Out of the different whey protein products, Whey Protein Concentrates (WPC) is the most widely utilized product nowadays. Ji and Haque (2003) found that the emulsion stability of WPC solutions was significantly different based on the source of whey. Also, Onwulata et al. (2004) reported that variations in the functionality of WPC from different manufacturers can be minimized by reducing their particle size distribution within a narrow range. The variability in the functional properties of the commercially available WPC is a limiting factor in their potential applications. Emulsifying properties of whey protein concentrate was greatly affected by the changes in pH and heat treatment before ultrafiltration (Fachin and Viotto, 2005). Recently, Dickinson and Parkinson (2004) and Parkinson and Dickinson (2004) showed that very small amounts of casein were able to exert a protective stabilizing effect on whey protein-stabilized emulsions when subjected to thermal treatment (e.g., at 90°C for 3 min). Effect of purified β-lactoglobulin and purified α-lactalbumin or mixture of purified β-Lg and α-La on the rheological properties of acid skim milk gels has been done (Bikker and Anema, 2003). The synergistic effect by which a very small amount of casein can confer stability to a whey protein-stabilized emulsion heated to 90°C has been studied by Parkinson and Dickinson (2007).

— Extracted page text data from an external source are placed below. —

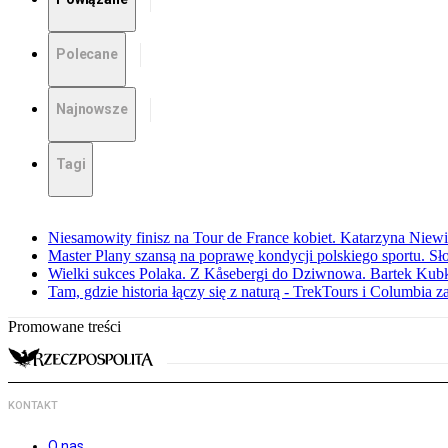
Polecane
Najnowsze
Tagi
Niesamowity finisz na Tour de France kobiet. Katarzyna Niew
Master Plany szansą na poprawę kondycji polskiego sportu. S
Wielki sukces Polaka. Z Kåsebergi do Dziwnowa. Bartek Kubk
Tam, gdzie historia łączy się z naturą - TrekTours i Columbia z
Promowane treści
KONTAKT
O nas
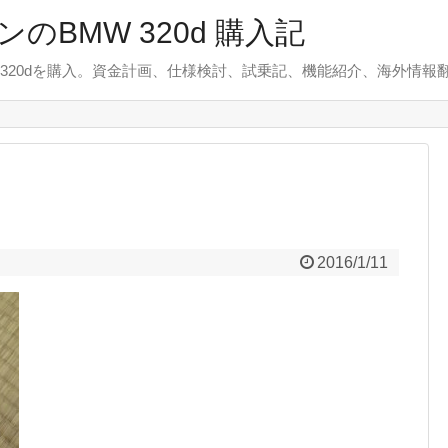
のBMW 320d 購入記
 320dを購入。資金計画、仕様検討、試乗記、機能紹介、海外情報
2016/1/11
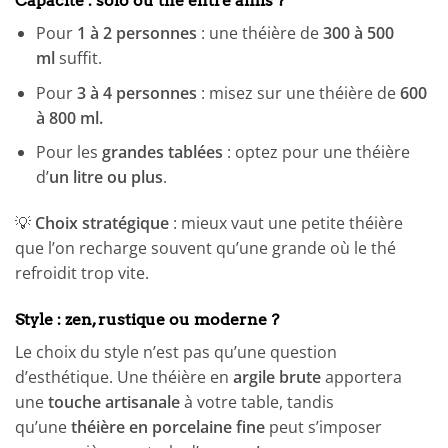
Capacité : solo ou thé entre amis ?
Pour
1 à 2 personnes
: une théière de
300 à 500
ml
suffit.
Pour
3 à 4 personnes
: misez sur une théière de
600
à 800 ml.
Pour les
grandes tablées
: optez pour une théière
d’
un litre ou plus
.
💡
Choix stratégique
: mieux vaut une petite théière
que l’on recharge souvent qu’une grande où le thé
refroidit trop vite.
Style : zen, rustique ou moderne ?
Le choix du style n’est pas qu’une question
d’esthétique. Une théière en
argile brute
apportera
une
touche artisanale
à votre table, tandis
qu’une
théière en porcelaine fine
peut s’imposer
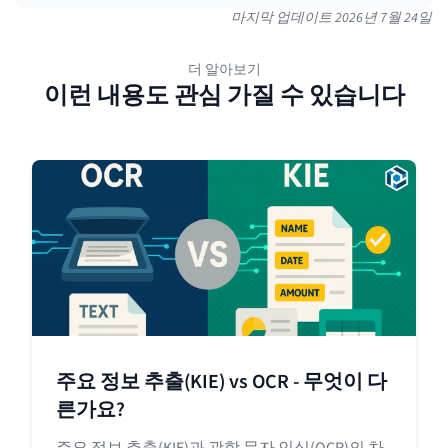
마지막 업데이트
2026년 7월 24일
더 알아보기
이런 내용도 관심 가질 수 있습니다
주요 정보 추출(KIE) vs OCR - 무엇이 다
른가요?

Viscosity data are often derived from single-point measurements. Morison and Mackay (2001) suggested that Einstein's equation can be used for whey protein concentrates up to 15% and proposed on empirical relationship for high concentrations. Remeuf et al. (2003) fortified heated yoghurt milk with WPC. After heating viscosity and graininess of yoghurt prepared from WPC-enriched milk increased. Solutions of Whey Protein Isolate (WPI) behaved as Newtonian fluids at concentration less than 10% WPI, while higher concentrations demonstrated a non-Newtonian behaviour (Patocka et al., 2006).

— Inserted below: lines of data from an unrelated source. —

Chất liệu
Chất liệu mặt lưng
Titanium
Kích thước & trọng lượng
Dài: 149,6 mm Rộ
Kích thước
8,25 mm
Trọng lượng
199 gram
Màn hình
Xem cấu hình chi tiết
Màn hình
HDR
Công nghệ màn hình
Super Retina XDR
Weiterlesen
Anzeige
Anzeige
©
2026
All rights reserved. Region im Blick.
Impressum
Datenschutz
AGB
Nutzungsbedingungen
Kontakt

One of the proposals to solve this problem is to fractionate WPC into its component proteins or at least into more simple mixtures of whey proteins. This would develop products of variable and more consistent functional properties suitable for different uses.

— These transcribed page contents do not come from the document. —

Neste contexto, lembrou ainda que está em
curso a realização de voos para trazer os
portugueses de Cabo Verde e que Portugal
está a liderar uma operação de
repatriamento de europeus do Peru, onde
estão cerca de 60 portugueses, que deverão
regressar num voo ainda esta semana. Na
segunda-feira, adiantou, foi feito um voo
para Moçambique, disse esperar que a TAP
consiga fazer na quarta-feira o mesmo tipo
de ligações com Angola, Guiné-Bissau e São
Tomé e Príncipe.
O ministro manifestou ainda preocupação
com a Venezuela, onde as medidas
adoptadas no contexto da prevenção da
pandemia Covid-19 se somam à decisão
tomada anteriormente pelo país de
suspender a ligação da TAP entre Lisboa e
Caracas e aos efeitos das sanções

Several methods have been developed for industrial fractionation of WPC. These methods produce mainly two fractions each rich in one of the major whey proteins i.e., β-lactoglobulin and α-lactalbumin (Pearce, 1983; Maubois et al., 1987; Mate and Krochta, 1994; Maubois and Olvier, 1997). However, little has been cited on comparing the composition and properties of fractions obtained by these methods.
Although several studies have been carried out on the functional properties of Whey Protein Concentrates (WPC), little has been done on the individual whey proteins fractions particularly β-Lg and α-La rich fractions. Therefore, the present research describe the fractionation of whey protein concentrates following the methods of Mate and Krochta (1994) and Maubois and Olivier (1997), respectively and comparing the composition and functional and flow properties of the obtained fractions.
MATERIALS AND METHODS
Sweet whey (pH 6.2) was obtained from the manufacture of Edam cheese at the Arab Dairy Co., Kaha. Whey was separated using a cream separator to remove residual fats and cheese fines. The separated whey was ultrafiltered using Carbosep S151 UF-pilot plant equipped with 6.3 m2 zirconium oxide tubular membrane (Mol. Cut off 50,000 Da). Ultrafiltration was carried out at 30°C and 6 and 4 bar inlet and outlet pressure to a concentration factor of 20 (Total solids of whey protein concentrate 20%). Fractionation of Whey Protein Concentrate (WPC) was carried out using 100 mL of the WPC (Laboratory scale) and using 3 L of WPC (large scale) by the following methods:
Method I
The pH of the WPC was adjusted to 4.5 using 1 N HCl, heated at 55°C
for 20 min with continuous stirring. The formed precipitate was separated by
centrifuging at 10,000 g (Joan cooling centrifuge, France) for 20 min. The precipitate
was considered as the α-lactalbumin (α-La) rich fraction while the
supernatant was considered as the β-lactogloulin (β-Lg) rich fraction
(Maubois and Olivier, 1997).
Method II
The WPC was adjusted to pH 2 with 1 N HCl and NaCl was added in it to give
7% (w/w) in solution. The salted acidified WPC was left to stand for 20 min
at room temperature. The formed precipitate was separated by centrifuging at
10,000 g for 20 min. The precipitate was considered as the α-La rich fraction
and the supernatant as the β-Lg rich fraction. The separated fractions
were dialyzed to remove the NaCl (Mate and Krochta, 1994).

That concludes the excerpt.